■ Problem requirements ■
Look through the entries below and extract exactly the lines from the one containing "s profitieren" through the one containing "asis-Mitglied kannst Du", ends included.

[Extracted page text data]
========================
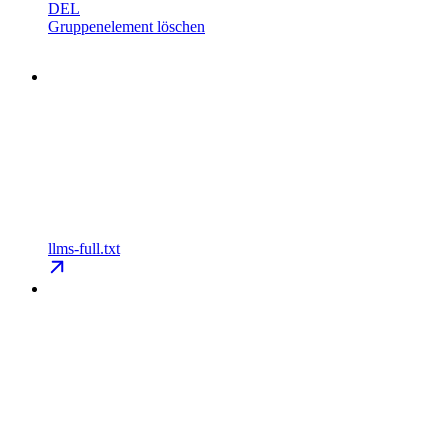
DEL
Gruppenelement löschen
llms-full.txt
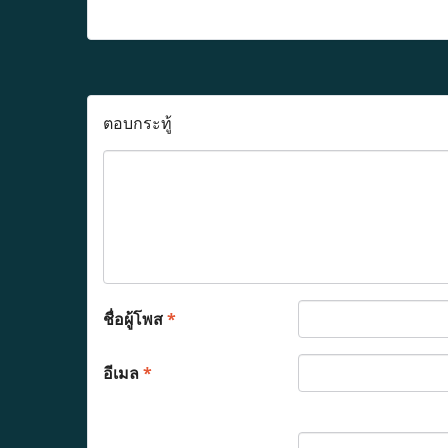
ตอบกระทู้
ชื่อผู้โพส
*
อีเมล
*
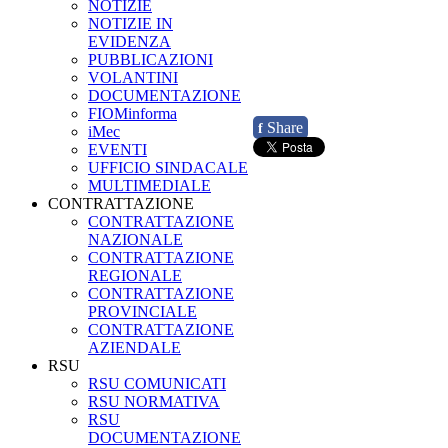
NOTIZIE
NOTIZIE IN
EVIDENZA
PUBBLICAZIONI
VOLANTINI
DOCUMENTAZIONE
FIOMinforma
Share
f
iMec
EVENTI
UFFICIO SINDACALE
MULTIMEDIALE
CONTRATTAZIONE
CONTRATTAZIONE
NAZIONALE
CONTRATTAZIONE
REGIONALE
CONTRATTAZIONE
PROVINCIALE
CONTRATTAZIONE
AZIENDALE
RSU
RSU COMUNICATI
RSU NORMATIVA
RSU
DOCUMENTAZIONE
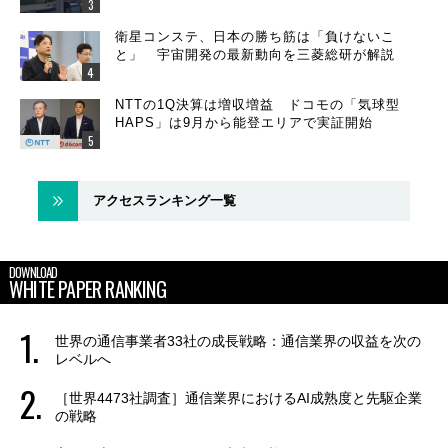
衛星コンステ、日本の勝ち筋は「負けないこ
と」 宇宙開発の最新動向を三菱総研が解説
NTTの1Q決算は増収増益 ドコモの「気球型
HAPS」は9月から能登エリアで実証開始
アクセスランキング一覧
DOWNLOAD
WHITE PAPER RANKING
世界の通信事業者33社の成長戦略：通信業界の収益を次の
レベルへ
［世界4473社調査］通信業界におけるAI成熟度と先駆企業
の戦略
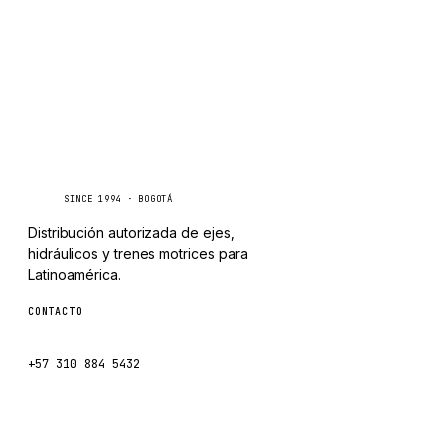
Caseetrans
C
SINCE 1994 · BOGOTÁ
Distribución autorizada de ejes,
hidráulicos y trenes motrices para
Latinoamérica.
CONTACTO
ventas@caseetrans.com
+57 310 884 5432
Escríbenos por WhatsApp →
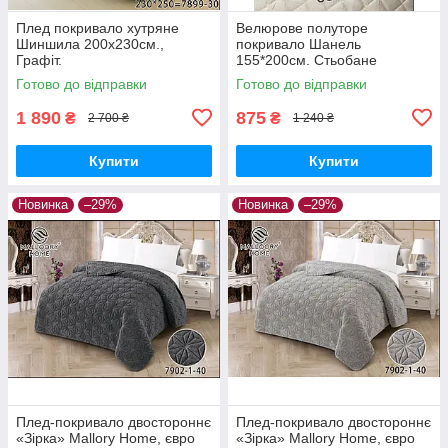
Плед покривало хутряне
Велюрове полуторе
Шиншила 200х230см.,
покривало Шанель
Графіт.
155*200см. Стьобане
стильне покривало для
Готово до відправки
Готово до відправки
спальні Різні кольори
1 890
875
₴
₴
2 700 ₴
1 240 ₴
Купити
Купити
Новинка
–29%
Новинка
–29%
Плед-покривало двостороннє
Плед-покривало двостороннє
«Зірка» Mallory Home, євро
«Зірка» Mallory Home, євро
========================
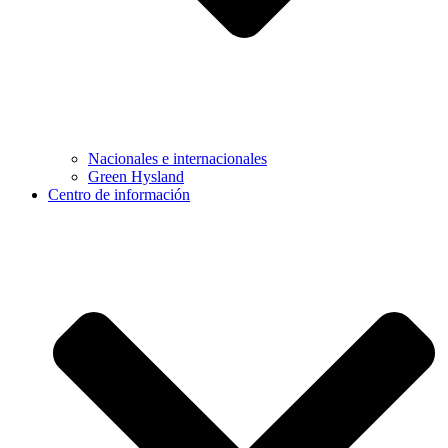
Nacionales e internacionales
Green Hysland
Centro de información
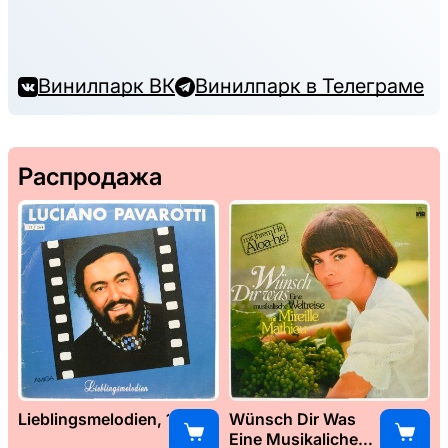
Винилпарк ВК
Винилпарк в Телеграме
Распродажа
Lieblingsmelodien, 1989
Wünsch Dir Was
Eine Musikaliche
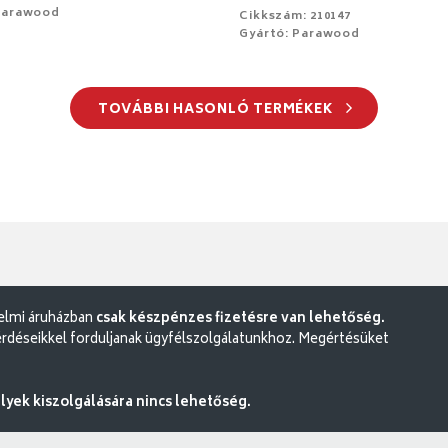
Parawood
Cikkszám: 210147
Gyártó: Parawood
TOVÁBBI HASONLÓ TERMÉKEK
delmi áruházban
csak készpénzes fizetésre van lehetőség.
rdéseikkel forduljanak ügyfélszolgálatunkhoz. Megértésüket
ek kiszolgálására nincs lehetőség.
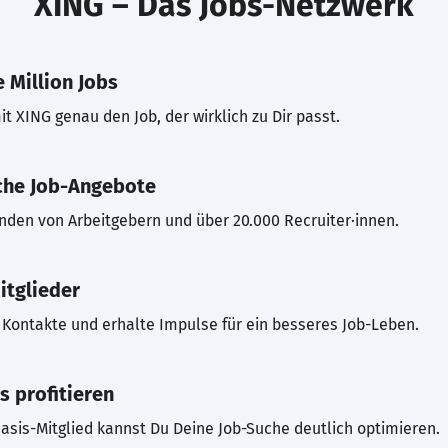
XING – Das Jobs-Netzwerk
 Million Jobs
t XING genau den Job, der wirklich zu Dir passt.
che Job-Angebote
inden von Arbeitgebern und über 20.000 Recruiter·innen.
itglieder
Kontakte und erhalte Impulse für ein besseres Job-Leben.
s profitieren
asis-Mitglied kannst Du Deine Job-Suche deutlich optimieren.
========================
■ Answer to the problem ■
s profitieren
asis-Mitglied kannst Du Deine Job-Suche deutlich optimieren.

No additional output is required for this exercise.